Dakar-Cumhurbaşkanı Erdoğan'ın 4 günlük Afrika seyahatinin
üçüncü durağı Senegal'deyiz. Cuma günü Mali'ye uğrayarak seyahati
tamamlayacak olan Erdoğan'ın çabası Türkiye'nin "Afrika açılımını"
pekiştirmek.
Türkiye'nin dış politikasını hem ekonomik hem de stratejik
ilişkiler temelinde güçlendirmek. Cezayir ile de başlatılan
Stratejik İşbirliği Konseyi mekanizması gibi. Ayrıca, Erdoğan bu
seyahatlerle FETÖ ile mücadele çerçevesinde Türkiye'nin insani ve
kalkınma yardımı ve eğitim kurumları gibi yumuşak güç unsurlarını
tahkim etmek istiyor.
Ancak Türkiye'nin bu hamlelerini ilgili ülkelerin menfaatlerini de
önceleyerek yeni bir siyasal dil üzerinde yürütüyor. İstikrar,
güvenlik ve ticaretin önemine vurgu yaptığı kadar ülkeler arasında
"adil, eşit ve hakça" ilişki olması gerektiğinin altını
çiziyor.
Bu arada, Kudüs'ün statüsü konusunda gösterdiği hassasiyet gittiği ülkelerde takdir görüyor. Batı medyasının "başımızın çaresine bakarız" diyen bir liderin bu ısrarlı eleştirilerinden ne kadar rahatsız olduğunu biliyoruz. *** Erdoğan Batılı ülkeleri sadece eleştirmiyor, yeni bir işbirliği temelinde ilişkileri gözden geçirmeyi de öneriyor. Bu sebeple Erdoğan'ı "Kaddafi" ya da "Saddam" gibi resmetmek isteyen çevrelerin gayreti başarılı olamıyor. Yine de Batı medyasında "otoriterleşme" eleştirisi adı altında "güçlü bir ötekileştirme" yapıldığı da aşikâr.

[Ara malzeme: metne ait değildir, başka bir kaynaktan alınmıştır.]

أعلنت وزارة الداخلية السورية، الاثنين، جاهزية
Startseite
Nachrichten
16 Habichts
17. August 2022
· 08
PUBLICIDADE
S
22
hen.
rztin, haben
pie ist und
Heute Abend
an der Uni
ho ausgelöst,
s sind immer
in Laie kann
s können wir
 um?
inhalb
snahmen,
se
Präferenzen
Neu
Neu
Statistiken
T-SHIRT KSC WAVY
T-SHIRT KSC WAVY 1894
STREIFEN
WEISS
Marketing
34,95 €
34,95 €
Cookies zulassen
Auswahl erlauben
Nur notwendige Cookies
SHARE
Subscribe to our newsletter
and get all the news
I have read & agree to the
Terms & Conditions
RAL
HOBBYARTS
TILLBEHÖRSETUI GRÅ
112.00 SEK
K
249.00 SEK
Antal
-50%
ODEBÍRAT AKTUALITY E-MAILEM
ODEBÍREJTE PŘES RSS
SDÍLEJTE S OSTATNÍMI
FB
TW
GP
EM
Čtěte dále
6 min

Erdoğan bunları dert etmiyor, doğru bildiği yönde çabasını yoğunlaştırıyor. Hem Batılı "müttefikleriyle" hem Rusya ve İran ile işbirliğini geliştirmeye çalışıyor. Hem de Afrika gibi büyük güçlerin rekabet halinde olduğu bir coğrafyada Türkiye'nin varlığını güçlendiriyor. Bu çabası karşılık da buluyor.
Moritanya'daki halkın coşkulu Erdoğan karşılaması alışık olduğumuz bir fotoğraf. Kadın, erkek, yaşlı genç kalabalıkların yüzündeki sevinç ve sevgi görmeye değerdi. Evlerinden Erdoğan'ı görmek için çıkan yaşlılar da vardı, Türkiye'nin okullarında eğitim gören gençler de... Nitekim Sudan'da da, Pakistan'da da, Gümülcine'de de aynı karelere şahit olmuştuk. *** Erdoğan'ın Cezayir'de gazetecilerle yaptığı sohbette gündem Afrika gezisi olduğu kadar Afrin operasyonu ve iç gelişmelerdi. YPG ile mücadele ve Afrin merkezine girme kararlılığını anlatırken ilginç bir benzetme kullandı: "Ejderhayı yarı canlı bırakmayacaksın. Bu iş öyle veya böyle bitecek."
Bu benzetme ABD ve Almanya'nın Güvenlik Konseyi'nin Doğu Guta ile ilgili aldığı ateşkes kararını Afrin'e de uygulatma çabasına da cevap niteliğindeydi. Erdoğan, Afrin harekâtını sonuna kadar götürme niyetinde. Zira, PKK-YPG'nin Türkiye'nin uzun vadede bekası için ne denli bir tehdit olduğunu iyi biliyor.
ABD ve Almanya'nın Türkiye'nin güvenlik sorunlarını gözetmeyen yaklaşımlarının konuşmakla aşılamayacağını da... Binlerce YPG'linin TSK ile savaşmak için Afrin'e gitmesinin Deaş'la mücadeleyi aksatacağını söyleyen Amerikalılar yok ettikleri "ejderhanın" canlanma ihtimalinden endişe ediyorlar.
Ancak binlerce uçak ve TIR dolusu silahla besledikleri "ejderhanın" Türkiye'ye tehdit oluşturmasını umursamıyorlar. On beş yıldır Batılı devlet adamlarıyla müzakere yapan bir lider olarak Erdoğan bu "eşitsiz, adaletsiz ve bencil" yaklaşımdan bıkmış durumda.
Her Afrika ülkesine gittiğinde bu yaklaşımdan aslında Batı dışı dünyanın da muzdarip olduğunu daha yakından idrak ediyor.